Understanding HDF5 and SavedModel in TensorFlow
HDF5 and SavedModel Formats
- HDF5 (.h5 format): Hierarchical Data Format version 5 (HDF5) is a file format and a set of tools for managing complex data. In TensorFlow/Keras, it is used to save model architectures, weights, training configurations, and optimizer states.
- SavedModel: This is TensorFlow's standard format for serializing models. It saves the entire TensorFlow program, including weights, computation graph, and configurations. SavedModel is more robust, allowing models to be reused in different environments.

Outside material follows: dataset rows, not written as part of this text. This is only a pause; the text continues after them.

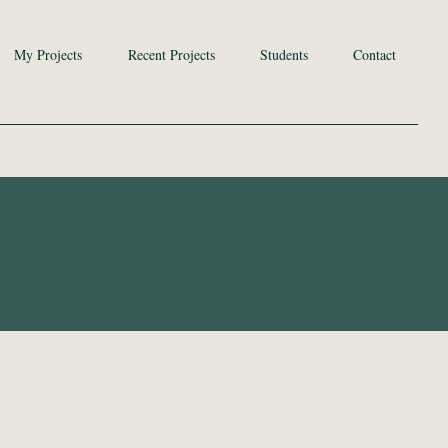
My Projects
Recent Projects
Students
Contact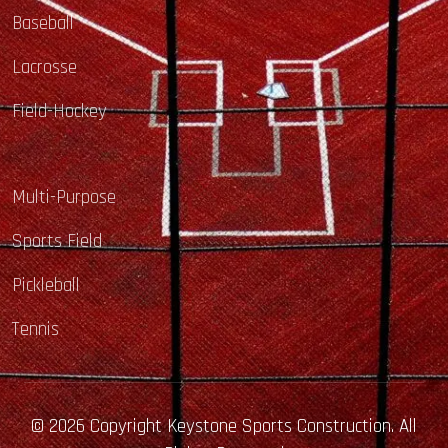
Baseball
Lacrosse
Field-Hockey
Multi-Purpose
Sports Field
Pickleball
Tennis
© 2026 Copyright Keystone Sports Construction. All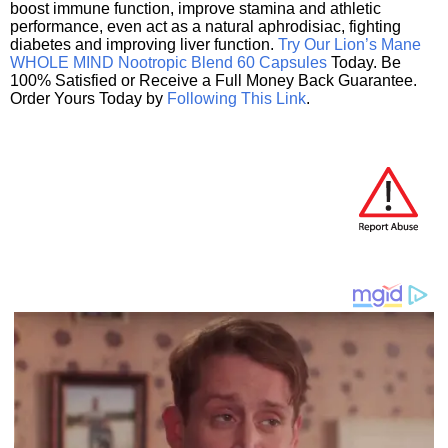
boost immune function, improve stamina and athletic
performance, even act as a natural aphrodisiac, fighting
diabetes and improving liver function.
Try Our Lion’s Mane
WHOLE MIND Nootropic Blend 60 Capsules
Today. Be
100% Satisfied or Receive a Full Money Back Guarantee.
Order Yours Today by
Following This Link
.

Differences Between HDF5 and SavedModel
- Scope of Storage: HDF5 focuses mainly on Keras models (architecture, weights, optimizer states), whereas SavedModel can handle the full TensorFlow program including assets, variables, and metadata.
- Compatibility: SavedModel is designed to be portable across various TensorFlow deployments, while HDF5 is mainly limited to model architecture and weights.

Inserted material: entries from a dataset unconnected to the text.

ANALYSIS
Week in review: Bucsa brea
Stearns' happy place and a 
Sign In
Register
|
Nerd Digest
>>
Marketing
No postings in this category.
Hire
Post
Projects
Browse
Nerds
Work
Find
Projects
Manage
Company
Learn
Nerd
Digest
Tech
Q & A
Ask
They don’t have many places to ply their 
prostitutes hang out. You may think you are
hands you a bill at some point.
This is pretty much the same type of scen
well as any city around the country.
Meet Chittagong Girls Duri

- Use Cases: Use HDF5 when you want a lightweight, straightforward file containing only the model architecture and weights. SavedModel is preferred for TensorFlow Serving or deploying models across multiple platforms.
Usage Example
Saving Using HDF5
import tensorflow as tf
from tensorflow.keras.models import Sequential
from tensorflow.keras.layers import Dense
# Define a simple model
model = Sequential([Dense(10, activation='relu', input_shape=(10,)),
Dense(1, activation='sigmoid')])
# Compile the model
model.compile(optimizer='adam', loss='binary_crossentropy')
# Save model to HDF5 format
model.save('model.h5')
Loading Using HDF5
# Load an HDF5-formatted model
loaded_model = tf.keras.models.load_model('model.h5')
Saving Using SavedModel
# Save model to SavedModel format
model.save('model_saved')
Loading Using SavedModel
# Load a SavedModel
loaded_model = tf.keras.models.load_model('model_saved')
Conclusion
- Choosing Between the Two: Consider using the HDF5 format when compatibility with older tools is necessary, and use SavedModel when full environment deployment, advanced features, or TensorFlow Serving is required.
- Best Practices: If using TensorFlow 2.x and models need to be served with TensorFlow Serving or other advanced deployment scenarios, employ SavedModel. For simpler use cases, HDF5 remains a viable option.